Income jumped eight per cent to $19.1bn while profits came in at $6.9bn, up one per cent on the year.
Hong Kong remains the bank’s biggest market, accounting for 18 per cent of its income, though rapid growth in emerging markets is eroding that share – eight per cent of revenues now come from Africa, and another eight per cent from India.
And the rapid growth of those regions also added to profits made in the UK and Europe, as the bank provides trade finance and support both to firms trading with European firms, and to European investors putting funds into emerging markets.
That pushed up income in the Americas, UK and Europe by 30 per cent to $2.296bn.

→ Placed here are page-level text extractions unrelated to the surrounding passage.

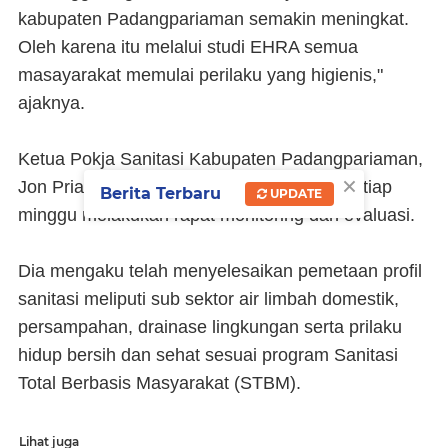
kabupaten Padangpariaman semakin meningkat.
Oleh karena itu melalui studi EHRA semua
masayarakat memulai perilaku yang higienis,"
ajaknya.
Ketua Pokja Sanitasi Kabupaten Padangpariaman,
×
Jon Priadi mengatakan pihaknya hampir setiap
Berita Terbaru
UPDATE
minggu melakukan rapat monitoring dan evaluasi.
Dia mengaku telah menyelesaikan pemetaan profil
sanitasi meliputi sub sektor air limbah domestik,
persampahan, drainase lingkungan serta prilaku
hidup bersih dan sehat sesuai program Sanitasi
Total Berbasis Masyarakat (STBM).
Lihat juga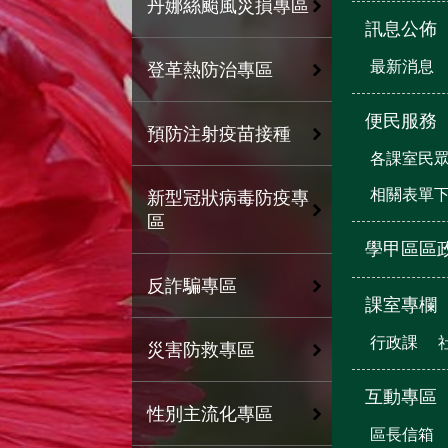
丹娜絲颱風災損專區
訊息公佈
最新消息
登革熱防治專區
便民服務
預防注射疫苗接種
各課室民
相關表單
新型冠狀病毒防疫專
區
學甲區區
反詐騙專區
課室專欄
行政課
災害防救專區
互動專區
性別主流化專區
區長信箱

The flood of regulations from the EU counts against the bank remaining domiciled in Britain, not least because new rules on bonuses and the planned financial transactions tax will affect global operations, not just those in Europe. For example, 72 of the bank’s 112 most senior staff are not in the EU and so could easily be poached by firms not burdened by bonus rules.
But chief Peter Sands noted that the trade activity between Europe and faster-growing economies is a factor that favours keeping the bank here.
“We take EU regulation very seriously, it is a challenge,” he said. “But our British nationality is an advantage, it is seen as a neutral passport.”